After overhearing my conversation with his brother, he was clearly ruminating. About two blocks before I got him to school, he asked me, “How come you’re always telling me that Bakugans and Pokeman aren’t in our budget when you have all that money? And how come you and daddy have to work so hard if you’re already rich.”

{Inside, I was thinking, “Bwahahahaha! That’s a good one kiddo. Rich! Hahaha!”}

But instead of laughing him out of the car, I explained that Daddy and I had worked very hard to save up the money in our savings account — and acknowledged that yes, it probably does sound to him like we have an awful lot.

“That money is only for emergencies, though,” I told him. “What kind of emergency?” he pushed me.

{Gulp} Without scaring him, I wanted him to understand why we’ve worked so hard on saving this money — and why keeping that up is so important to us. So I told him, “Well, what if we had a car accident and needed to buy a new van. Our insurance would pay for some of it, but not all of it. Or what if there was a fire at our house [he’d just learned about fire safety in the Boy Scouts] and we had to fix the things that burned?”

Always one step ahead of me, he challenged me again, “But you told me that savings were for things I really wanted to buy and didn’t have enough allowance to pay for this month.”

That’s true, I said. But there are actually two kinds of savings accounts: the first is for emergencies and the second is for things you want to buy or do in the future, like go on a vacation or get a new car. “Or buy a Nintendo DS,” he added. Right!

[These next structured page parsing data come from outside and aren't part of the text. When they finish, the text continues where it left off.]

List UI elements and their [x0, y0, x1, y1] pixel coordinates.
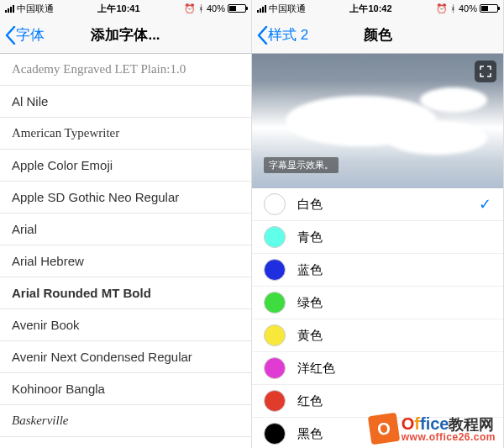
battery-icon: [480, 4, 498, 13]
color-swatch: [264, 324, 286, 346]
color-label: 绿色: [297, 295, 323, 311]
checkmark-icon: ✓: [479, 195, 491, 213]
nav-bar: 字体 添加字体...: [0, 17, 251, 54]
back-button[interactable]: 样式 2: [252, 25, 308, 45]
font-row[interactable]: Baskerville: [0, 405, 251, 437]
color-label: 白色: [297, 197, 323, 213]
carrier-label: 中国联通: [269, 3, 306, 15]
alarm-icon: ⏰: [184, 3, 196, 14]
color-row[interactable]: 白色✓: [252, 188, 503, 221]
color-swatch: [264, 292, 286, 314]
font-row[interactable]: Arial Rounded MT Bold: [0, 277, 251, 309]
color-row[interactable]: 黄色: [252, 319, 503, 352]
status-bar: 中国联通 上午10:41 ⏰ ᚼ 40%: [0, 0, 251, 17]
font-row[interactable]: Bodoni 72 Book: [0, 437, 251, 448]
battery-percent: 40%: [459, 3, 477, 13]
phone-right: 中国联通 上午10:42 ⏰ ᚼ 40% 样式 2 颜色 字幕显示效果。 白色✓…: [252, 0, 504, 448]
color-row[interactable]: 绿色: [252, 287, 503, 319]
color-label: 蓝色: [297, 262, 323, 278]
color-swatch: [264, 193, 286, 215]
color-row[interactable]: 洋红色: [252, 352, 503, 385]
nav-bar: 样式 2 颜色: [252, 17, 503, 54]
chevron-left-icon: [5, 26, 16, 45]
font-row[interactable]: American Typewriter: [0, 118, 251, 150]
font-row[interactable]: Apple SD Gothic Neo Regular: [0, 182, 251, 213]
color-list[interactable]: 白色✓青色蓝色绿色黄色洋红色红色黑色: [252, 188, 503, 448]
signal-icon: [257, 5, 266, 13]
carrier-label: 中国联通: [17, 3, 54, 15]
alarm-icon: ⏰: [436, 3, 448, 14]
color-row[interactable]: 蓝色: [252, 254, 503, 287]
font-row[interactable]: Avenir Book: [0, 309, 251, 341]
color-swatch: [264, 259, 286, 281]
back-button[interactable]: 字体: [0, 25, 45, 45]
color-label: 黑色: [297, 426, 323, 442]
color-swatch: [264, 357, 286, 379]
font-row[interactable]: Avenir Next Condensed Regular: [0, 341, 251, 373]
subtitle-sample: 字幕显示效果。: [264, 157, 339, 173]
phone-left: 中国联通 上午10:41 ⏰ ᚼ 40% 字体 添加字体... Academy …: [0, 0, 252, 448]
color-swatch: [264, 423, 286, 445]
expand-button[interactable]: [475, 61, 496, 82]
chevron-left-icon: [257, 26, 268, 45]
signal-icon: [5, 5, 14, 13]
color-row[interactable]: 红色: [252, 385, 503, 418]
font-row[interactable]: Kohinoor Bangla: [0, 373, 251, 405]
font-row[interactable]: Arial: [0, 213, 251, 245]
font-row[interactable]: Al Nile: [0, 86, 251, 118]
back-label: 字体: [16, 25, 45, 45]
expand-icon: [480, 66, 491, 77]
font-row[interactable]: Apple Color Emoji: [0, 150, 251, 182]
font-row[interactable]: Arial Hebrew: [0, 245, 251, 277]
bluetooth-icon: ᚼ: [450, 3, 456, 13]
color-swatch: [264, 390, 286, 412]
back-label: 样式 2: [268, 25, 308, 45]
color-row[interactable]: 黑色: [252, 418, 503, 448]
battery-icon: [228, 4, 246, 13]
status-time: 上午10:41: [97, 3, 139, 15]
bluetooth-icon: ᚼ: [198, 3, 204, 13]
color-label: 红色: [297, 393, 323, 409]
color-swatch: [264, 226, 286, 248]
font-list[interactable]: Academy Engraved LET Plain:1.0 Al Nile A…: [0, 54, 251, 448]
color-row[interactable]: 青色: [252, 221, 503, 254]
font-row[interactable]: Academy Engraved LET Plain:1.0: [0, 54, 251, 86]
color-label: 黄色: [297, 328, 323, 344]
color-label: 青色: [297, 229, 323, 245]
status-time: 上午10:42: [349, 3, 391, 15]
preview-pane: 字幕显示效果。: [252, 54, 503, 188]
battery-percent: 40%: [207, 3, 225, 13]
status-bar: 中国联通 上午10:42 ⏰ ᚼ 40%: [252, 0, 503, 17]
color-label: 洋红色: [297, 361, 335, 377]
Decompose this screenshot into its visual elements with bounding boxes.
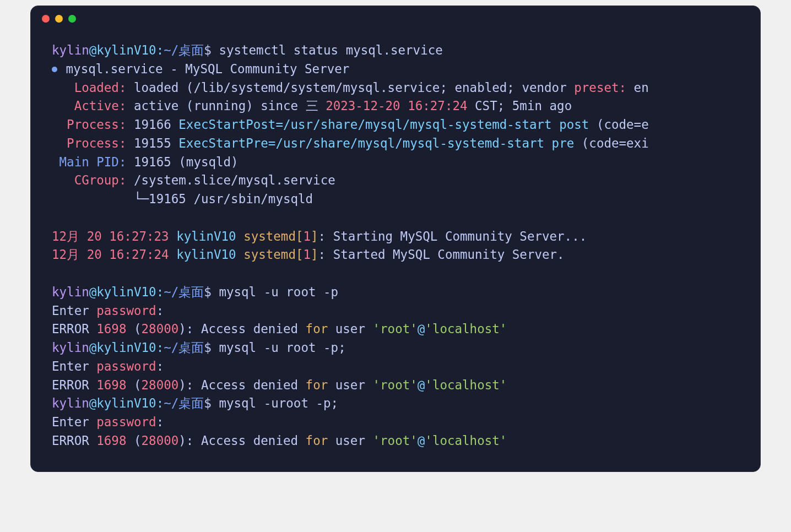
cgroup-tree: └─19165 /usr/sbin/mysqld (134, 192, 313, 206)
password-label: password (96, 303, 156, 318)
preset-label: preset: (574, 80, 626, 95)
user-string: 'root' (373, 378, 418, 392)
log-proc: systemd[ (243, 229, 303, 243)
host-string: 'localhost' (425, 433, 507, 448)
mainpid-label: Main PID: (59, 155, 127, 169)
for-keyword: for (306, 322, 328, 336)
active-value: active (running) (134, 99, 253, 113)
datetime: 2023-12-20 16:27:24 (326, 99, 467, 113)
prompt-user: kylin (52, 340, 89, 355)
titlebar (31, 6, 760, 23)
error-code: 1698 (96, 322, 134, 336)
status-bullet-icon (52, 67, 57, 72)
process-label: Process: (67, 136, 126, 150)
prompt-at: @ (89, 43, 97, 57)
minimize-icon[interactable] (55, 15, 63, 23)
prompt-user: kylin (52, 43, 89, 57)
prompt-path: ~/桌面 (164, 340, 204, 355)
terminal-window: kylin@kylinV10:~/桌面$ systemctl status my… (30, 6, 761, 472)
mainpid-value: 19165 (mysqld) (134, 155, 239, 169)
command-text: mysql -uroot -p; (219, 396, 338, 410)
prompt-path: ~/桌面 (164, 43, 204, 57)
sqlstate: 28000 (142, 378, 179, 392)
prompt-host: kylinV10 (96, 340, 156, 355)
user-string: 'root' (373, 433, 418, 448)
error-label: ERROR (52, 433, 96, 448)
host-string: 'localhost' (425, 378, 507, 392)
prompt-host: kylinV10 (96, 43, 156, 57)
log-time: 12月 20 16:27:23 (52, 229, 169, 243)
maximize-icon[interactable] (68, 15, 76, 23)
loaded-label: Loaded: (74, 80, 127, 95)
host-string: 'localhost' (425, 322, 507, 336)
cgroup-label: CGroup: (74, 173, 127, 187)
sqlstate: 28000 (142, 322, 179, 336)
close-icon[interactable] (42, 15, 50, 23)
prompt-host: kylinV10 (96, 396, 156, 410)
prompt-user: kylin (52, 285, 89, 299)
password-label: password (96, 359, 156, 373)
log-proc: systemd[ (243, 247, 303, 262)
for-keyword: for (306, 433, 328, 448)
process-label: Process: (67, 117, 126, 132)
log-host: kylinV10 (169, 229, 243, 243)
prompt-path: ~/桌面 (164, 285, 204, 299)
log-msg: : Starting MySQL Community Server... (318, 229, 587, 243)
prompt-host: kylinV10 (96, 285, 156, 299)
error-code: 1698 (96, 433, 134, 448)
process-pid: 19166 (134, 117, 171, 132)
sqlstate: 28000 (142, 433, 179, 448)
log-host: kylinV10 (169, 247, 243, 262)
active-label: Active: (74, 99, 127, 113)
password-label: password (96, 415, 156, 429)
error-code: 1698 (96, 378, 134, 392)
error-label: ERROR (52, 378, 96, 392)
service-desc: MySQL Community Server (185, 62, 349, 76)
user-string: 'root' (373, 322, 418, 336)
process-cmd: ExecStartPost=/usr/share/mysql/mysql-sys… (178, 117, 597, 132)
prompt-colon: : (156, 43, 164, 57)
error-label: ERROR (52, 322, 96, 336)
prompt-dollar: $ (204, 43, 212, 57)
service-name: mysql.service (66, 62, 163, 76)
command-text: mysql -u root -p (219, 285, 338, 299)
loaded-value: loaded (/lib/systemd/system/mysql.servic… (134, 80, 574, 95)
prompt-user: kylin (52, 396, 89, 410)
command-text: mysql -u root -p; (219, 340, 345, 355)
terminal-output[interactable]: kylin@kylinV10:~/桌面$ systemctl status my… (31, 23, 760, 471)
process-cmd: ExecStartPre=/usr/share/mysql/mysql-syst… (178, 136, 582, 150)
prompt-path: ~/桌面 (164, 396, 204, 410)
command-text: systemctl status mysql.service (219, 43, 442, 57)
for-keyword: for (306, 378, 328, 392)
log-msg: : Started MySQL Community Server. (318, 247, 565, 262)
process-pid: 19155 (134, 136, 171, 150)
cgroup-value: /system.slice/mysql.service (134, 173, 335, 187)
log-time: 12月 20 16:27:24 (52, 247, 169, 262)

Finally, I told him that his dad and I continue to work hard every month, because there are things we have to pay for that don’t come from our savings — like food and electricity and winter coats. If we spent all of our money on “wants” — Bakugans, flat screen TVs — it would be gone before we knew it and we wouldn’t have anything left for what we really needed.

As we pulled up to the school, I wondered to what degree all these lessons we try to impart really sink in. I remember a lot of TALKING about money when I was growing up, but I don’t remember a lot of TEACHING about money.

I want to TEACH our kids that, sure, they can buy Bakugans and power washers, but there are opportunity costs to those choices. I want to teach them how to really make a budget — and more, importantly, how to stick to it. I want to teach them how to balance a checkbook and how to calculate compounded interest.

But most importantly, I want to teach our kids that they don’t have to be afraid of money. That money isn’t a mystery. And that saying no can sometimes be more of a blessing than saying yes.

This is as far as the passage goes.